The interest and excitement around blockchain technology seems to know no bounds. Every day I see new articles, companies, and announcements declaring its virtues. Even watching the TV I was astounded to see a 30 second advert finish with the bold statement that this payment infrastructure was better because it was “…secured by blockchain”. Is there nothing this technology cannot do?
Unsurprisingly, the first grumblings about the lack of measurable impact of Blockchains are being heard. There are even suggestion that it is becoming “boring”. The first flush of excitement is over, and the harder questions about its utility are being asked. Going beyond experimentation to mass adoption is going to be hard. Has blockchain lost its mojo?
But before we get too carried away, it is useful to think a little more deeply about what this technology is, and is not. As with all emerging technologies, there are several indications of its progress that help us identify its maturity, and guide us in its use.

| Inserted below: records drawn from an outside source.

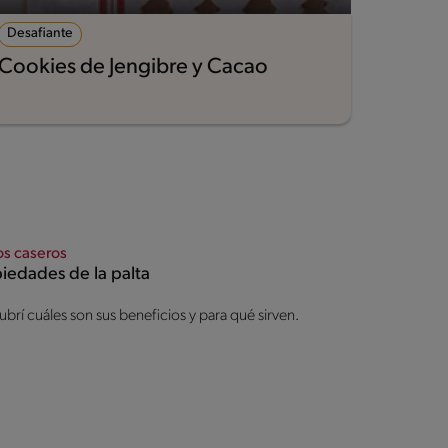
Desafiante
Fácil
Cookies de Jengibre y Cacao
Helad
os caseros
iedades de la palta
brí cuáles son sus beneficios y para qué sirven.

In particular, there are 4 important phases to consider when contemplating whether blockchain technology is right for you.
Phase 1: Understand blockchain’s fundamental utility and value
Phase 2: Create a decision framework to decide on its application and differentiation in your context
Phase 3: Establish a set of clear architectural and development patterns to know how to apply it
Phase 4: Gather use cases of market successes and failures and learn from them
Let’s look at each of these in turn.
In Phase 1, the focus on blockchain utility is, of course, an important and useful initial step. Early excitement about a technology is inevitably followed by a period in which the question “what’s it for?” needs to be answered in terms of unique selling points, market impact, and integration into current sales and support mechanisms. Basic understanding of the principles of blockchain and DLTs is still rather poor. Don’t even start down the road with these technologies until you have a clear view of the distinction between bitcoin, cryptocurrencies, shared ledgers, distributed trust mechanisms, and the different shared consensus mechanisms. Without this you’ll be shooting in the dark.

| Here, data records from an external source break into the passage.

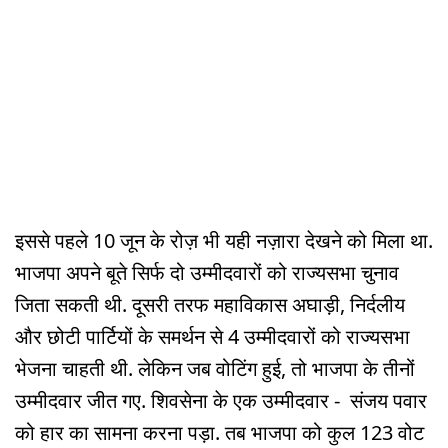
इससे पहले 10 जून के रोज़ भी यही नज़ारा देखने को मिला था.
भाजपा अपने बूते सिर्फ दो उम्मीदवारों को राज्यसभा चुनाव
जिता सकती थी. दूसरी तरफ महाविकास अघाड़ी, निर्दलीय
और छोटी पार्टियों के समर्थन से 4 उम्मीदवारों को राज्यसभा
भेजना चाहती थी. लेकिन जब वोटिंग हुई, तो भाजपा के तीनों
उम्मीदवार जीत गए. शिवसेना के एक उम्मीदवार - संजय पवार
को हार का सामना करना पड़ा. तब भाजपा को कुल 123 वोट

For Phase 2, armed with that core understanding, the attention can turn to whether and where it can best be used. Several recent articles have provided decision frameworks that help us understand where blockchains can be used, and where they are no better than, say, a distributed database or shared data store. The advantages of blockchain come to the fore if the disintermediation and transparency of transactional behaviour are essential to your situation. Even more so when the verification of that information requires shared consensus across a wide range of stakeholders (nodes). But remember that the overhead of this approach is not appropriate for every form of data exchange. If very high performance is essential, think again.
Phase 3’s focus is on building and integrating blockchain capabilities into your ways of working. It requires an understanding at a deeper operational and performance level. We’re early in the evolution of blockchain implementation. As a consequence, there is quite a variety of choice across technology infrastructure, data management approaches, and technology stacks. All blockchain vendors will claim the twin advantages of high performance and interoperability with other systems. All of them fail to live up to the claims in other than very limited circumstances. So it is essential to do your homework to understand the environment in which you’ll deploy your solution, define the operational characteristics for any solution, and architect it appropriately to ensure its success. Reference architectures may provide high-level blueprints to start your journey.

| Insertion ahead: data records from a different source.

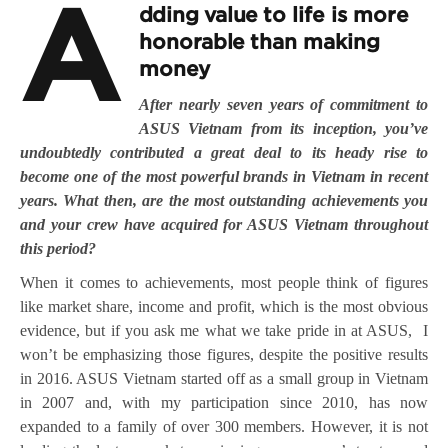
A
dding value to life is more
honorable than making
money
After nearly seven years of commitment to
ASUS Vietnam from its inception, you’ve
undoubtedly contributed a great deal to its heady rise to
become one of the most powerful brands in Vietnam in recent
years. What then, are the most outstanding achievements you
and your crew have acquired for ASUS Vietnam throughout
this period?
When it comes to achievements, most people think of figures
like market share, income and profit, which is the most obvious
evidence, but if you ask me what we take pride in at ASUS, I
won’t be emphasizing those figures, despite the positive results
in 2016. ASUS Vietnam started off as a small group in Vietnam
in 2007 and, with my participation since 2010, has now
expanded to a family of over 300 members. However, it is not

Finally, in Phase 4 a deeper understanding can be obtained. The best way to learn right now is to explore any and every example you can find of blockchain deployment. With the immaturity of this domain, new ideas are being continuously tried. Exploring new patterns of use will help to do 2 things. First, it will open your eyes to the different ways that blockchains are being used, and help you to build an architectural vocabulary for testing the strengths and weaknesses of any new blockchain solution as it emerges. Second, it will build your networks of people and organizations involved in blockchain solutions delivery. Both of these will be critical success factors as you move forward.
A final word of caution, however. Before we all congratulate ourselves on the how we’ve tamed the blockchain dragon, it is critical we remember something of the origins of this technology. As with many key digital technologies the starting point was anarchy and rebellion against “the system”. In this case, the original work by Nakamoto and the bitcoin revolution was intended to break centralized governance of the financial system. Not refine and augment it. While the corporate world neatly slots blockchain into its long list of “technologies for the future” that reinforce their position, a more radical vision is struggling to emerge. Beware. This one may have sharp teeth!